AIM OF THE TASK: Look below for the line that contains "Política de Reseñas" and the line that contains "作商业或非法用途,需在24小时之内删除,否则后果均由用户承担责任!", then restate both of them and every line in between, exactly. No picture goes in the copy.

SUPPLIED INFORMATION:
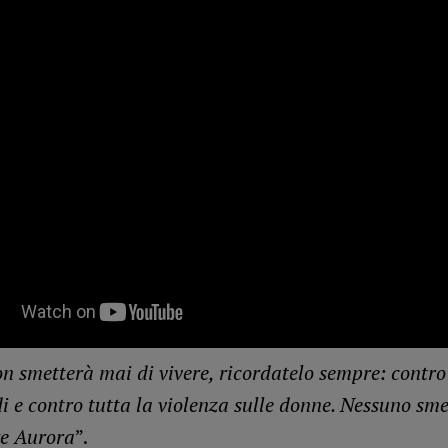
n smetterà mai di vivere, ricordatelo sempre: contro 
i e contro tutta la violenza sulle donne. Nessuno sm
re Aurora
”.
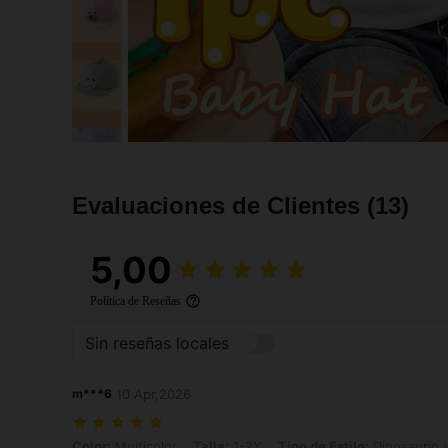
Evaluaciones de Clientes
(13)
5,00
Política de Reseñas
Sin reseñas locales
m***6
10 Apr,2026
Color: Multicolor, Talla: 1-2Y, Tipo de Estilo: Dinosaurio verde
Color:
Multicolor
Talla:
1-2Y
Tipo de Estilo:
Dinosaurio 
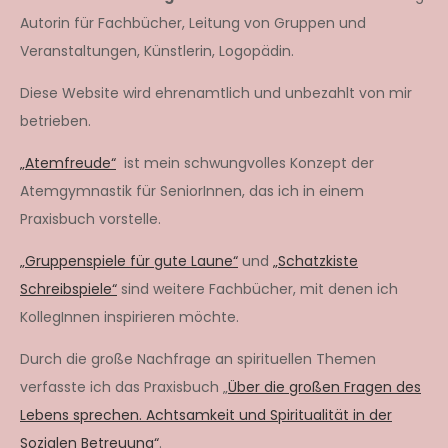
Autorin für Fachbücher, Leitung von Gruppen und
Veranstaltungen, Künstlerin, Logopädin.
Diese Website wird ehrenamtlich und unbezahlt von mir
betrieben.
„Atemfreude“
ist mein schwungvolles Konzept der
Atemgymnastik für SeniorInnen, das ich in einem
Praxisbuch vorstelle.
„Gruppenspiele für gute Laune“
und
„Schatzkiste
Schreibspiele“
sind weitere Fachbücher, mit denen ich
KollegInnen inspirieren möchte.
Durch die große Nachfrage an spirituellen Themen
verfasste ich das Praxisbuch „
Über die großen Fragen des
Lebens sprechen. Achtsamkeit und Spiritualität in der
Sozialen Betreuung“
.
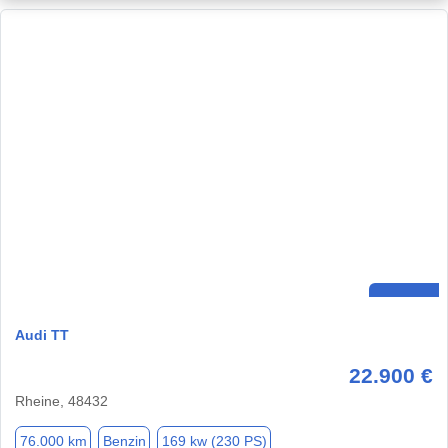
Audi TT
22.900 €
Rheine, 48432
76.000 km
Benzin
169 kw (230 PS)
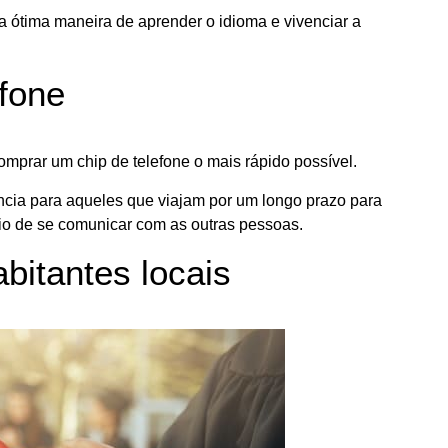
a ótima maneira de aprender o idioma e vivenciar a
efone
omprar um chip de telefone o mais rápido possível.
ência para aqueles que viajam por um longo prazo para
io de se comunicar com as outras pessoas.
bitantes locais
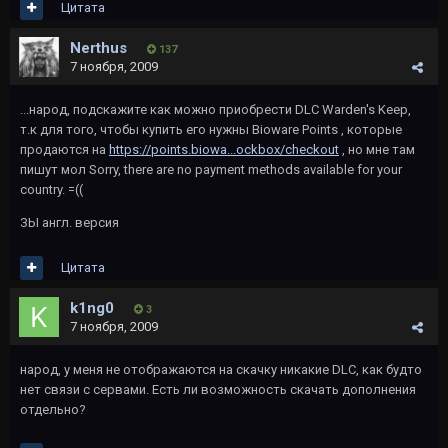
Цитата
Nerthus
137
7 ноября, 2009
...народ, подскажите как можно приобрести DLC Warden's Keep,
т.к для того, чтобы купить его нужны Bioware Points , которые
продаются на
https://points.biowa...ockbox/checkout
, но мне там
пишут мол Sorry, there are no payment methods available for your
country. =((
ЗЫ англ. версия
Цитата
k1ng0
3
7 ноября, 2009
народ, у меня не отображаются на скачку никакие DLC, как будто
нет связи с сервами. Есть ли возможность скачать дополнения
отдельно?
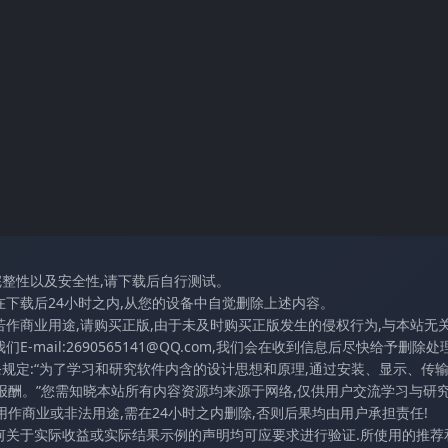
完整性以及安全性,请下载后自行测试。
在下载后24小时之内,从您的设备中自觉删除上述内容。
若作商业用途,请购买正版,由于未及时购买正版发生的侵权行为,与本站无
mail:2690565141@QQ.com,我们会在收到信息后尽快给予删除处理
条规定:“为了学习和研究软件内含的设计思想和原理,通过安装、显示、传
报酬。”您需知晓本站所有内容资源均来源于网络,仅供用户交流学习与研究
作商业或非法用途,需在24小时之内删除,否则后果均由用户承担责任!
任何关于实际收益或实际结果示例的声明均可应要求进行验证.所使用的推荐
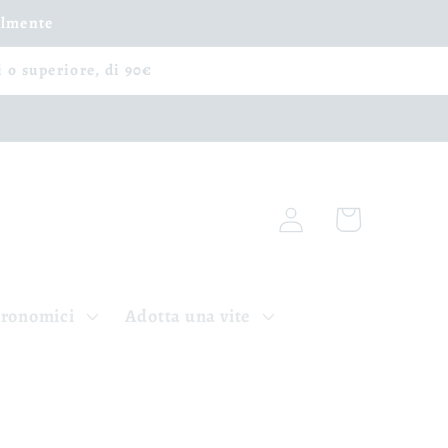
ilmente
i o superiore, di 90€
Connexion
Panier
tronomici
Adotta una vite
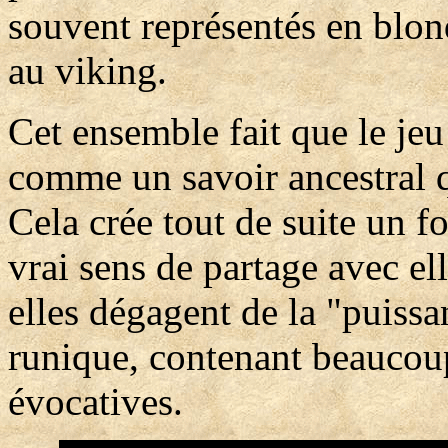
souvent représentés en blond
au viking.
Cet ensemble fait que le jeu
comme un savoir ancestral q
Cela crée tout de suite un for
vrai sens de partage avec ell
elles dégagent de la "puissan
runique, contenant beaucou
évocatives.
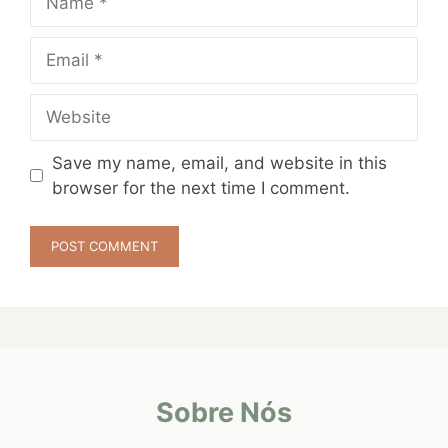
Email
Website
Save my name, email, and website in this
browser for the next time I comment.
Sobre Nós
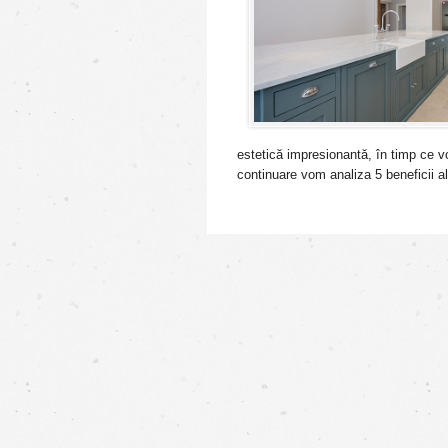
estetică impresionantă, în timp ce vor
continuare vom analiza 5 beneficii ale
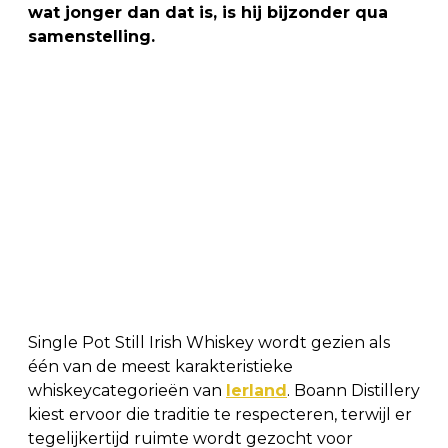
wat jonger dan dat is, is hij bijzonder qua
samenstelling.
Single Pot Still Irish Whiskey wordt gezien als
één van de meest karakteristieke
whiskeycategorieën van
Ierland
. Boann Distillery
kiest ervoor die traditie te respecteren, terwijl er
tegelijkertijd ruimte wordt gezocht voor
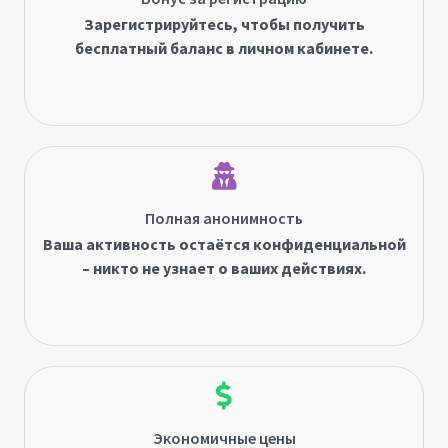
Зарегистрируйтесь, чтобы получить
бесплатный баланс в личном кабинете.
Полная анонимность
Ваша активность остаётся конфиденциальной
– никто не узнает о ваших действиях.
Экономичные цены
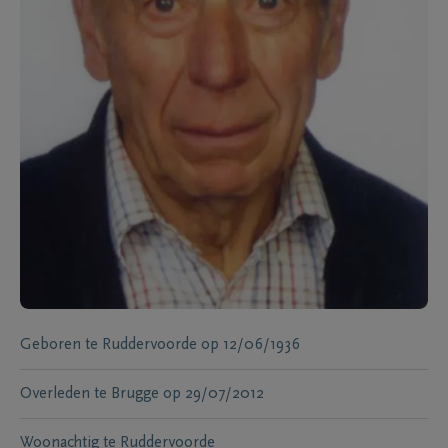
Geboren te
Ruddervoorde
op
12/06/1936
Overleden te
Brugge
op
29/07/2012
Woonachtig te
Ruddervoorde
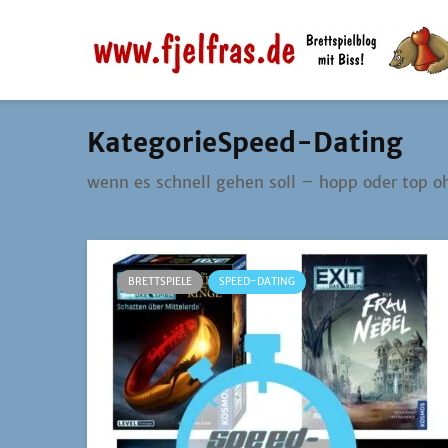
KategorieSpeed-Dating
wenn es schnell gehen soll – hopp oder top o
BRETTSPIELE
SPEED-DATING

==

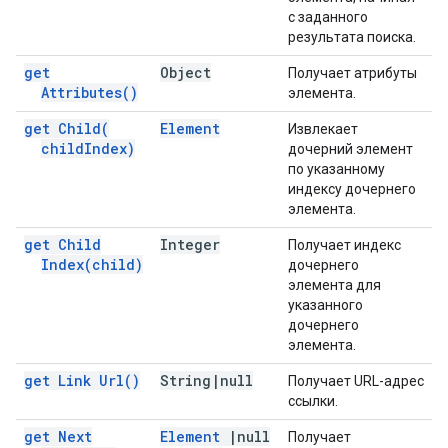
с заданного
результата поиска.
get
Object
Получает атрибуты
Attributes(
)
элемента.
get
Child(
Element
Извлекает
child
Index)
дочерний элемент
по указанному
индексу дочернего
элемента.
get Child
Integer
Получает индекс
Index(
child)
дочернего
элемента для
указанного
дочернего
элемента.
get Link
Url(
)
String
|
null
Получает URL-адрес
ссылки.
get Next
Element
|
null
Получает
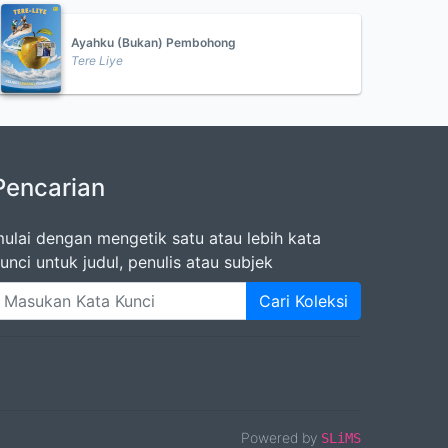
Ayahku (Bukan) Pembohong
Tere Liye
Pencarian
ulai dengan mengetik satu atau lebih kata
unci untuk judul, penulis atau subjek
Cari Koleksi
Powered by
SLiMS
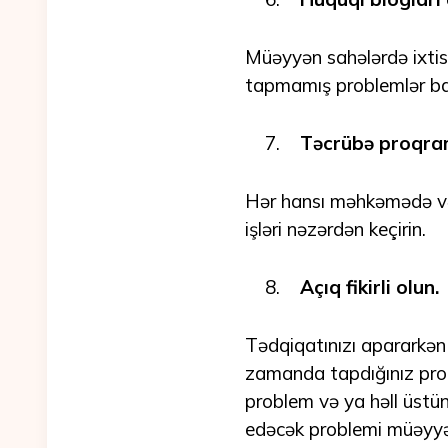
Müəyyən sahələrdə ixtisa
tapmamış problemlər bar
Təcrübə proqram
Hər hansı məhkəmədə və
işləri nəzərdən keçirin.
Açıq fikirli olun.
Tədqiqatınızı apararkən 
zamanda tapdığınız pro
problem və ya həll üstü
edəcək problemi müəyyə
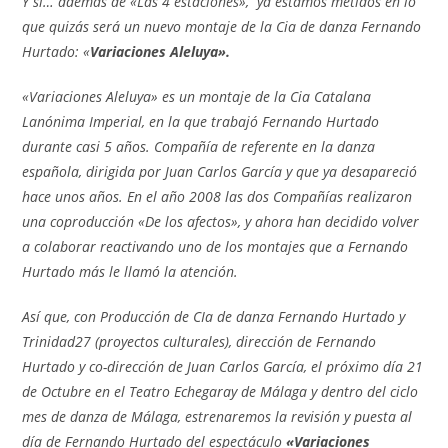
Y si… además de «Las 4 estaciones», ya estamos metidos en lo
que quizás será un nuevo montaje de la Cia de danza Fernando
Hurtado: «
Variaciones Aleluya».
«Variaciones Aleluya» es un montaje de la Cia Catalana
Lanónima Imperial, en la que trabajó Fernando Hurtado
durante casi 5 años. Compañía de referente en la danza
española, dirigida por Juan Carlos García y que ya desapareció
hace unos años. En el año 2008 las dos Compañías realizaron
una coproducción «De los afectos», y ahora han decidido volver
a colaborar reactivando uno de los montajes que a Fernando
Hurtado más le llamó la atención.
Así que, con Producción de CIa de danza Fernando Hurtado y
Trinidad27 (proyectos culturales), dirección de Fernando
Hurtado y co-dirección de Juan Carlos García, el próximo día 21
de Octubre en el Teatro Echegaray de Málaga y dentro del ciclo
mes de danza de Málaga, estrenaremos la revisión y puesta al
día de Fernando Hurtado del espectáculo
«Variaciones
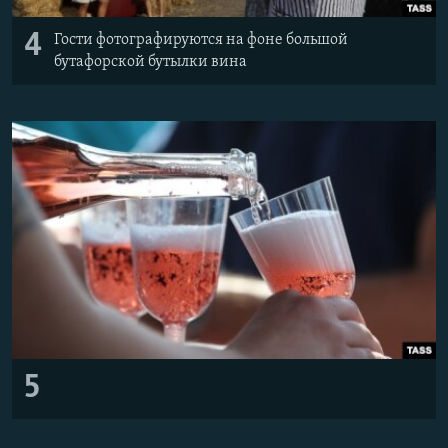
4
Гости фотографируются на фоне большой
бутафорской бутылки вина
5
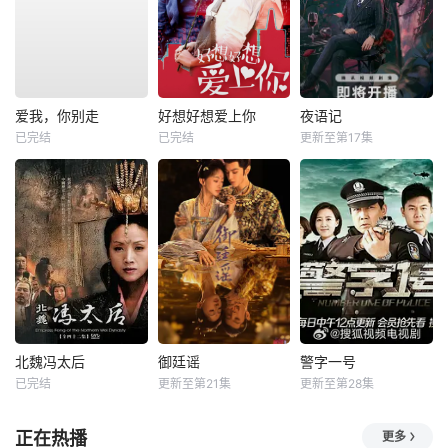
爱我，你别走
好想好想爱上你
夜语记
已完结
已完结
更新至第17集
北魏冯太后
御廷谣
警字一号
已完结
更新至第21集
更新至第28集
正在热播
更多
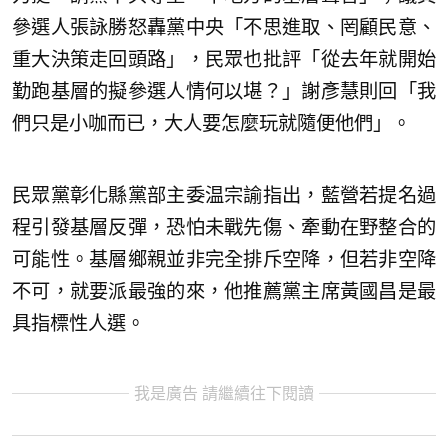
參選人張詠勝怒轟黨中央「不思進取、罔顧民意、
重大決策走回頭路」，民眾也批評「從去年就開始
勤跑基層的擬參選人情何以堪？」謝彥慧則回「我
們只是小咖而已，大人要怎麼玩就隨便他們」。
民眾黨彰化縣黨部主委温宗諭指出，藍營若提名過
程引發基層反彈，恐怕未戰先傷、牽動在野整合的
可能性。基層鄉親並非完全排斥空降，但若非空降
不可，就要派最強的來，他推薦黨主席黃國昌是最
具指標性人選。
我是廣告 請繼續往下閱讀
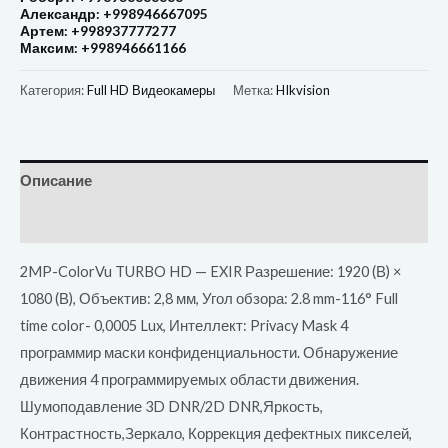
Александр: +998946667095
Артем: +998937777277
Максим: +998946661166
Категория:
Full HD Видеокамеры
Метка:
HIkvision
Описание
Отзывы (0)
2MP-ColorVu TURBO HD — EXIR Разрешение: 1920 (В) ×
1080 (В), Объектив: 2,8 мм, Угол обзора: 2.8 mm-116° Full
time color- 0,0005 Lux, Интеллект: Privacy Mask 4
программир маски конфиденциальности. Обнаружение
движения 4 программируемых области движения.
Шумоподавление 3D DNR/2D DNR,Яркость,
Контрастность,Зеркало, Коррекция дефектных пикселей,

EXERCISE RESPONSE:
Política de Reseñas
Sin reseñas locales
m***6
10 Apr,2026
Color: Multicolor, Talla: 1-2Y, Tipo de Estilo: Dinosaurio verde
Color:
Multicolor
Talla:
1-2Y
Tipo de Estilo:
Dinosaurio 
Autorin für Fachbücher, Leitung von Gruppen und
Veranstaltungen, Künstlerin, Logopädin.
Diese Website wird ehrenamtlich und unbezahlt von mir
betrieben.
„Atemfreude“
ist mein schwungvolles Konzept der
Atemgymnastik für SeniorInnen, das ich in einem
Praxisbuch vorstelle.
„Gruppenspiele für gute Laune“
und
„Schatzkiste
Schreibspiele“
sind weitere Fachbücher, mit denen ich
KollegInnen inspirieren möchte.
Durch die große Nachfrage an spirituellen Themen
verfasste ich das Praxisbuch „
Über die großen Fragen des
Lebens sprechen. Achtsamkeit und Spiritualität in der
Sozialen Betreuung“
.
Audi TT
22.900 €
Rheine, 48432
76.000 km
Benzin
169 kw (230 PS)
a ótima maneira de aprender o idioma e vivenciar a
efone
omprar um chip de telefone o mais rápido possível.
ência para aqueles que viajam por um longo prazo para
io de se comunicar com as outras pessoas.
bitantes locais
Цитата
Nerthus
137
7 ноября, 2009
...народ, подскажите как можно приобрести DLC Warden's Keep,
т.к для того, чтобы купить его нужны Bioware Points , которые
продаются на
https://points.biowa...ockbox/checkout
, но мне там
пишут мол Sorry, there are no payment methods available for your
country. =((
ЗЫ англ. версия
Цитата
k1ng0
3
7 ноября, 2009
народ, у меня не отображаются на скачку никакие DLC, как будто
нет связи с сервами. Есть ли возможность скачать дополнения
отдельно?
完整性以及安全性,请下载后自行测试。
在下载后24小时之内,从您的设备中自觉删除上述内容。
若作商业用途,请购买正版,由于未及时购买正版发生的侵权行为,与本站无
mail:2690565141@QQ.com,我们会在收到信息后尽快给予删除处理
条规定:“为了学习和研究软件内含的设计思想和原理,通过安装、显示、传
报酬。”您需知晓本站所有内容资源均来源于网络,仅供用户交流学习与研究
作商业或非法用途,需在24小时之内删除,否则后果均由用户承担责任!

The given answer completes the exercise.